→ **SUPPLIED DATA**
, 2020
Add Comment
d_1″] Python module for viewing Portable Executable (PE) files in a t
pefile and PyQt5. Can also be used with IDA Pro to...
==
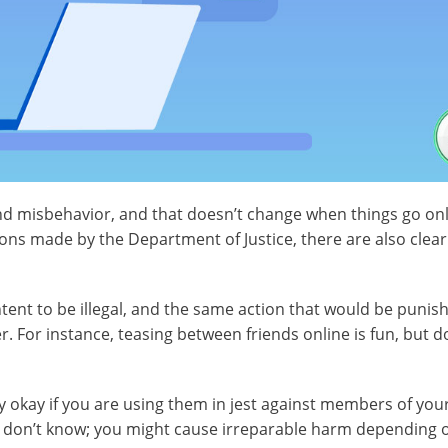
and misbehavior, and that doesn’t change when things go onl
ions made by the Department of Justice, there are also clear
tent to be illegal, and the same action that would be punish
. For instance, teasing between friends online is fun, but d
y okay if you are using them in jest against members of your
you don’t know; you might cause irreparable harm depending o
---
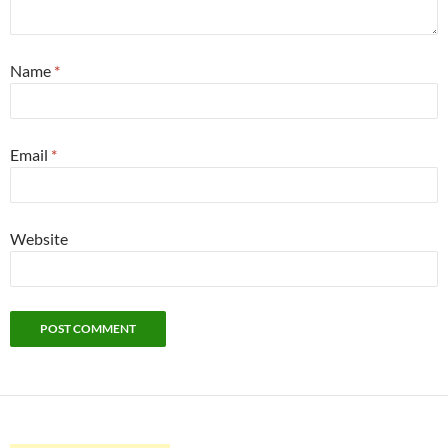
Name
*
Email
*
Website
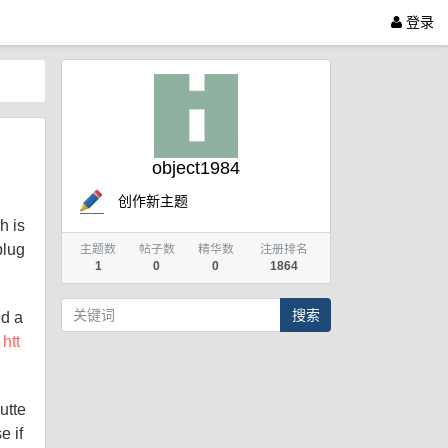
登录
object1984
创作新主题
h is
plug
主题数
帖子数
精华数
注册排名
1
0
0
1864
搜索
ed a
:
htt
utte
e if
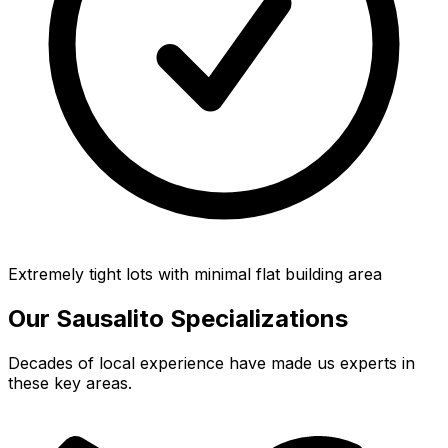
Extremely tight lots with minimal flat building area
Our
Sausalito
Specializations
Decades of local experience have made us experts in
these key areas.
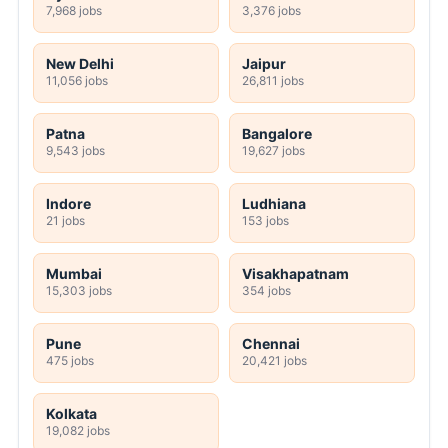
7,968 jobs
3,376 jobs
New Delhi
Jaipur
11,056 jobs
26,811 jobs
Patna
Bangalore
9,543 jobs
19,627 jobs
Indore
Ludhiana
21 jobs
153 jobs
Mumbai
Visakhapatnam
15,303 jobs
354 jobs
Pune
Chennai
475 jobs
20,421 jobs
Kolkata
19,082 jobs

→ **ASSIGNMENT**
Among the lines above, which ones hold the string "made"? Show them.

→ **SOLUTION BELOW**
ions made by the Department of Justice, there are also clear
Decades of local experience have made us experts in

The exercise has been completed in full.